Whilst Things was continually funny to the point of whimsy in what strange idea it got fixated on, like a moth to a lightbulb, Wicked World has all its naive nihilism to contend with, which can be humorous when our killer confesses on a slide that "I hate slides. I hate helicopters. I hate life.", but also can be nasty in an off putting way with its attitude. It is here where moral issues come to mind. Gillis' film has the sense of baffled madness, but aspects which without stepping back or ironically view them are problematic if thought about. This is where a group like Bleeding Skull, the individuals who uncover no budget oddities like this, skirt a line in strange cult circle; that whilst we thankfully have an adult view of this material, coming into them with a caution of their potential issues, we can sometimes not fully deal with them in between cool sounding proclamations of them being fun cult films when it is vital to bare these concerns in mind.

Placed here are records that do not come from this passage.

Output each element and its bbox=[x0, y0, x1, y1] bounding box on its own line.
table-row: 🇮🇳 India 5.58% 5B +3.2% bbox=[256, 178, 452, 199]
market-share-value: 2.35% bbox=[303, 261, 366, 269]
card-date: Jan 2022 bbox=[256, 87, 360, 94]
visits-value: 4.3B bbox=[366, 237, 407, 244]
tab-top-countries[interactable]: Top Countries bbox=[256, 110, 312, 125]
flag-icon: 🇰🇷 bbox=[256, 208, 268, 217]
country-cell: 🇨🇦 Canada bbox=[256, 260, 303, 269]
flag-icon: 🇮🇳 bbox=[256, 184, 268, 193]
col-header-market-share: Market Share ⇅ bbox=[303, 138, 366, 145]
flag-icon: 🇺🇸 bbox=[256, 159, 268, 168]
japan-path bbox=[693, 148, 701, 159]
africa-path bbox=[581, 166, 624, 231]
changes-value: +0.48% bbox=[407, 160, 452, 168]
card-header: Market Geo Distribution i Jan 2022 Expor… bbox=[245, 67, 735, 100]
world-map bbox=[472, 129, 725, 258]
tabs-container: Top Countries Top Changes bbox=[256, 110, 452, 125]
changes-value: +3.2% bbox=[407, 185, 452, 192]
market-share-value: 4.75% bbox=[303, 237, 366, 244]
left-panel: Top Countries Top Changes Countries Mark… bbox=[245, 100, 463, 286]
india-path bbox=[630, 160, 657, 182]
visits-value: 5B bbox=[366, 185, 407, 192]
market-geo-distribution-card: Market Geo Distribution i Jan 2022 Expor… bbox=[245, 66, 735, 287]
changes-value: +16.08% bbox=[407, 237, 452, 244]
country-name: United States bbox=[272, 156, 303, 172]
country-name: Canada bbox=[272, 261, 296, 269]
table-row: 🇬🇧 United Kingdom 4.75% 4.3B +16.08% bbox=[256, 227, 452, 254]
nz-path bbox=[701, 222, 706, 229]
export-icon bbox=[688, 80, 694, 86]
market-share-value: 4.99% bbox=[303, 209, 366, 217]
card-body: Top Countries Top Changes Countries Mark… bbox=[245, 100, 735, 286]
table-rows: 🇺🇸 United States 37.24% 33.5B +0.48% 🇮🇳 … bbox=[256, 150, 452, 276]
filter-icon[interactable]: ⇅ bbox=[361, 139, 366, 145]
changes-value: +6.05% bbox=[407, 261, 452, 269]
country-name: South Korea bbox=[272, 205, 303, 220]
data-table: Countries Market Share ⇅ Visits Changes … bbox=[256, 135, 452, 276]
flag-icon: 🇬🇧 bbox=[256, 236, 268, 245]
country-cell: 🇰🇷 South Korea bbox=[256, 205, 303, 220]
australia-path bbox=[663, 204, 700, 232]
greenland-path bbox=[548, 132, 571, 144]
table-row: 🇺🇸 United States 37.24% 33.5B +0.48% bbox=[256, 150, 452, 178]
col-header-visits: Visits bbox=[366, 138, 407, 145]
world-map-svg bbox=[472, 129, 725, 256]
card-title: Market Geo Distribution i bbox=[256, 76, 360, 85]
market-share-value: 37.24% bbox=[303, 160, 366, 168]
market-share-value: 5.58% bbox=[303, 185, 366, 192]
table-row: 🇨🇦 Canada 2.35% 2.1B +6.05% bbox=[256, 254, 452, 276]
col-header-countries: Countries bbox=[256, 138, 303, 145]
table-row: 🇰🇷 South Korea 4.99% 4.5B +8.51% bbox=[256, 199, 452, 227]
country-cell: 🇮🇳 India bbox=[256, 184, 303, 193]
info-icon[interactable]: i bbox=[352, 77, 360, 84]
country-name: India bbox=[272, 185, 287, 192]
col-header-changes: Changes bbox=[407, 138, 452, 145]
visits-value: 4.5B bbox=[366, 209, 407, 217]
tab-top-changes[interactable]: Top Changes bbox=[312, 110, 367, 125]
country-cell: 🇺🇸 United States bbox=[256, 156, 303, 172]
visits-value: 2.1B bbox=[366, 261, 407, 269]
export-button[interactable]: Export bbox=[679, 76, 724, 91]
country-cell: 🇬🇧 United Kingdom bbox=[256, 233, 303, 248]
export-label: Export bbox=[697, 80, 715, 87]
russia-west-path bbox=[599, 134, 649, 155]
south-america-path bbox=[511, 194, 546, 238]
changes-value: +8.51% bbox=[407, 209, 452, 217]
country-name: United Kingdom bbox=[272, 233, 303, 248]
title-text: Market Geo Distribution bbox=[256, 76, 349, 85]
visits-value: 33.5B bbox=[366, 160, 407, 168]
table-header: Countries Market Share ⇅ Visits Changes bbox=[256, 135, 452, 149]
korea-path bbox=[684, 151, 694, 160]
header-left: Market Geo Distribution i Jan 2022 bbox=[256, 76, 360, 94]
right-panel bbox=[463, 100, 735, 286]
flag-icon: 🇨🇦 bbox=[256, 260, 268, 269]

One unsavoury and misguided aspect is the anti-political correctness speeches, which considering the film was shot in the early nineties was around the time when this subject was becoming a bigger issue. They were still on Gillis' mind however long after as, in one of the endless onscreen white text quotations on black that end the film, he quotes film maker Nick Palumbo (director of Murder Set Pieces (2004)) from the DVD box of his own work. I am someone who has concerns about political correctness when it dodges topics deliberately rather than discussing them frankly, but likewise especially from the late 2010s it comes evident that people hide behind the term "freedom of speech" without realising it both comes with responsibility and that it is an excuse for being an arsehole for many. It comes as a solipsistic childishness, especially as rants against PC culture are also juvenile, as a transgressive artist would just get on with their work even if it ever caused them difficult to work, whilst making really lurid and extreme splatter cinema is not the same as even a genre based filmmaker like Shinya Tsukamoto. That the killer says some of this, but other characters as well, makes it really confusing as well what the actual opinion is of this subject.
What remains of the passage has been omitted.